Hospitals that do more—more tests, more procedures—when a critically ill patient arrives in the emergency room cost more (price being equal). They may also get better results, according to a newly published working paper for the National Bureau of Economic Research.
Maybe it's worth it: The benefits of high-cost hospitals
The results add to studies trying to pinpoint whether high-cost hospitals get better outcomes or simply waste money. It's a question with a pressing demand for an answer as rising healthcare costs continue to strain household, business and government budgets, yet millions remain uninsured.
The paper, authored by Joseph Doyle, John Graves, Jonathan Gruber and Samuel Kleiner, examined 2002 through 2008 data for Medicare patients who arrived in the emergency room with any of 29 conditions for which you do not delay treatment.
They found that the mortality rate drops 4% from the baseline for the first year after a hospital visit, when costs climb 10%. The baseline mortality rate is 37%. The data also suggest that the amount of healthcare services provided was behind the better results at high-cost hospitals.

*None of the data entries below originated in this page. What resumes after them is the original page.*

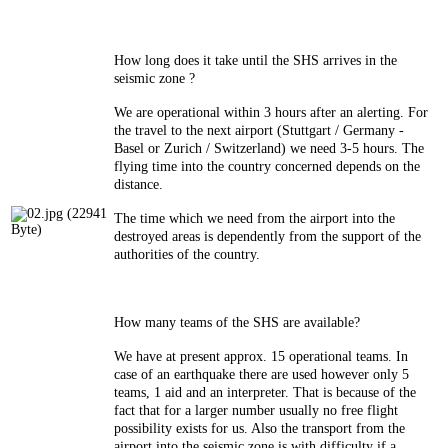
How long does it take until the SHS arrives in the
seismic zone ?
We are operational within 3 hours after an alerting. For
the travel to the next airport (Stuttgart / Germany -
Basel or Zurich / Switzerland) we need 3-5 hours. The
flying time into the country concerned depends on the
distance.
The time which we need from the airport into the
destroyed areas is dependently from the support of the
authorities of the country.
How many teams of the SHS are available?
We have at present approx. 15 operational teams. In
case of an earthquake there are used however only 5
teams, 1 aid and an interpreter. That is because of the
fact that for a larger number usually no free flight
possibility exists for us. Also the transport from the
airport into the seismic zone is with difficulty if a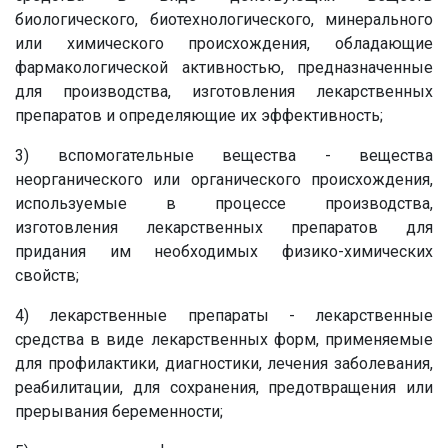
биологического, биотехнологического, минерального
или химического происхождения, обладающие
фармакологической активностью, предназначенные
для производства, изготовления лекарственных
препаратов и определяющие их эффективность;
3) вспомогательные вещества - вещества
неорганического или органического происхождения,
используемые в процессе производства,
изготовления лекарственных препаратов для
придания им необходимых физико-химических
свойств;
4) лекарственные препараты - лекарственные
средства в виде лекарственных форм, применяемые
для профилактики, диагностики, лечения заболевания,
реабилитации, для сохранения, предотвращения или
прерывания беременности;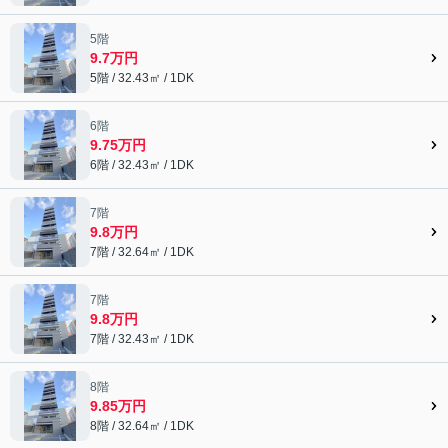
5階
9.7万円
5階 / 32.43㎡ / 1DK
6階
9.75万円
6階 / 32.43㎡ / 1DK
7階
9.8万円
7階 / 32.64㎡ / 1DK
7階
9.8万円
7階 / 32.43㎡ / 1DK
8階
9.85万円
8階 / 32.64㎡ / 1DK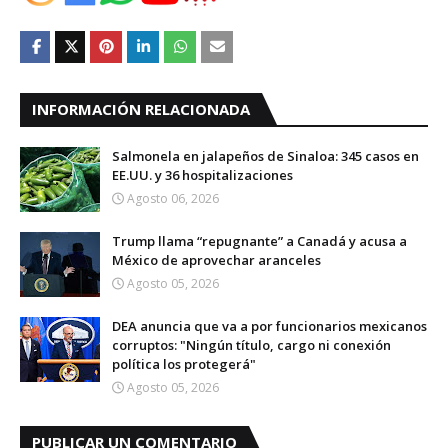
INFORMACIÓN RELACIONADA
Salmonela en jalapeños de Sinaloa: 345 casos en
EE.UU. y 36 hospitalizaciones
Agosto 06, 2026
Trump llama “repugnante” a Canadá y acusa a
México de aprovechar aranceles
Agosto 05, 2026
DEA anuncia que va a por funcionarios mexicanos
corruptos: "Ningún título, cargo ni conexión
política los protegerá"
Agosto 05, 2026
PUBLICAR UN COMENTARIO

The authors also tried a new approach to weed out one factor that may bias estimates: High-cost hospitals may care for highly ill patients, said Doyle, an associate professor of economics at the Massachusetts Institute of Technology.
To do so, they selected a population of Medicare patients who arrived at the hospital by ambulance.
Why? Ambulance companies are dispatched to patients by rotation or proximity, according to results of a survey of 30 cities the authors conducted. This means that the ambulance that arrives in an emergency is pretty much random. But the hospital to which an ambulance rushes is not, according to the results. Ambulances tend to prefer one hospital over another, the analysis found.
After some statistical analysis, the net result is that where patients end up is pretty much random, which limits the risk that highly ill are treated at the high-cost hospitals, the authors said.
The researchers also looked at outcomes for neighbors in New York, where ambulances operate in state-designated territory. With state data for neighbors who live in different ambulance zones, the analysis found lower mortality for those who live in ambulance zones with high-cost hospitals.
Prior studies, notably the Dartmouth Atlas of Health Care, have identified significant geographic variation in healthcare spending, with some evidence that high cost does not lead to better results, the researchers noted. Other studies of hospital spending and outcomes have shown some returns from more costly treatment.
More recently, a study of heart failure, hip fracture and colon cancer patients in Canada found patients treated at high-spending hospitals were less likely to die or make a repeat visit to the hospital.